Os salva el Bautismo

La unidad del plan divino de salvación se refleja en la unidad de la Sagrada Escritura: las obras de Dios en el Antiguo Testamento prefiguran; es decir, representan anticipadamente, lo que Dios realizó en la plenitud de los tiempos en Jesucristo.

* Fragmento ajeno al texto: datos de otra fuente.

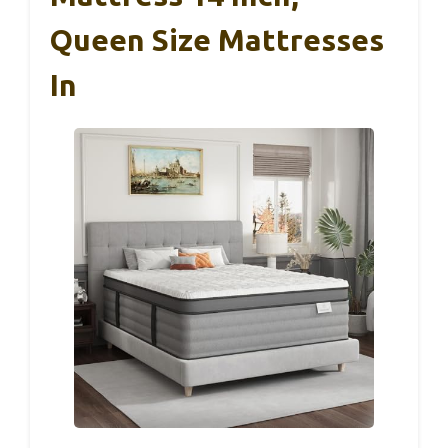
Queen Size Mattresses
In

Decía San Agustín que el Nuevo Testamento está escondido en el Antiguo, mientras que el Antiguo se hace manifiesto en el Nuevo: “Novum in Vetere latet et in Novo Vetus patet”.

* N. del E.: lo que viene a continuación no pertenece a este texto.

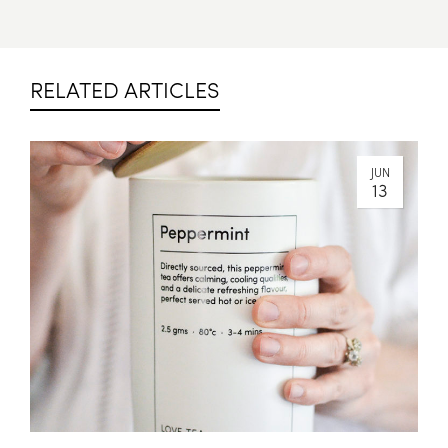
RELATED ARTICLES
JUN
13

La Liturgia de la Iglesia nos ayuda a descubrir este dinamismo propio de la Escritura: El arca de Noé prefigura el Bautismo, como ya indica San Pedro en su primera Carta: “Aquello [el arca] fue un símbolo del bautismo que actualmente os salva” (1 Pe 3,21). En la Vigilia Pascual, en la bendición del agua, la Iglesia dirá: “¡Oh Dios!, que incluso en las aguas torrenciales del diluvio prefiguraste el nacimiento de la nueva humanidad, de modo que una misma agua pusiera fin al pecado y diera origen a la santidad”.

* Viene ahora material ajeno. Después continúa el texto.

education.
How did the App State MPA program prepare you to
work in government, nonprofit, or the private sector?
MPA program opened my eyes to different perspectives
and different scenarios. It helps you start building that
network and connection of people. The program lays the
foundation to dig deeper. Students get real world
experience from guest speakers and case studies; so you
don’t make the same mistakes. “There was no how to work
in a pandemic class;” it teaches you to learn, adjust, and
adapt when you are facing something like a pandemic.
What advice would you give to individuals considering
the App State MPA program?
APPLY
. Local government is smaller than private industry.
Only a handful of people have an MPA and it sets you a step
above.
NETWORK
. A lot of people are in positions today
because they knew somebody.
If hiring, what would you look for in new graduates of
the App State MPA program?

El agua del bautismo, anticipada en el agua torrencial del diluvio, es instrumento de muerte, de destrucción, y también de vida, de salvación. El Bautismo destruye el pecado, purificándonos de él, y nos rescata, como el arca rescató a Noé del diluvio, haciéndonos renacer como hijos de Dios.

San Pedro nos da la verdadera clave de interpretación al señalar que el Bautismo salva no por ser un mero lavado que limpie una suciedad corporal, sino en virtud de la Resurrección de Cristo. El signo externo, visible, del agua es instrumento eficaz mediante el cual, con el poder de su palabra y la fuerza de su Espíritu, Jesucristo, que emerge resucitado de la muerte, nos rescata también a nosotros asociándonos a su vida.

El dramatismo de la oposición entre la muerte y la vida, entre el diluvio y el rescate, se mantiene en el lacónico relato de San Marcos de las tentaciones de Jesús (Mc 1,12-15). El Señor, en el desierto, lucha contra una insidiosa tentación: el Diablo quiere poner a prueba su actitud filial ante Dios (cf Catecismo 538). Se realiza en Jesús lo que prefiguradamente había acontecido con Adán en el paraíso y con el pueblo de Israel en el desierto.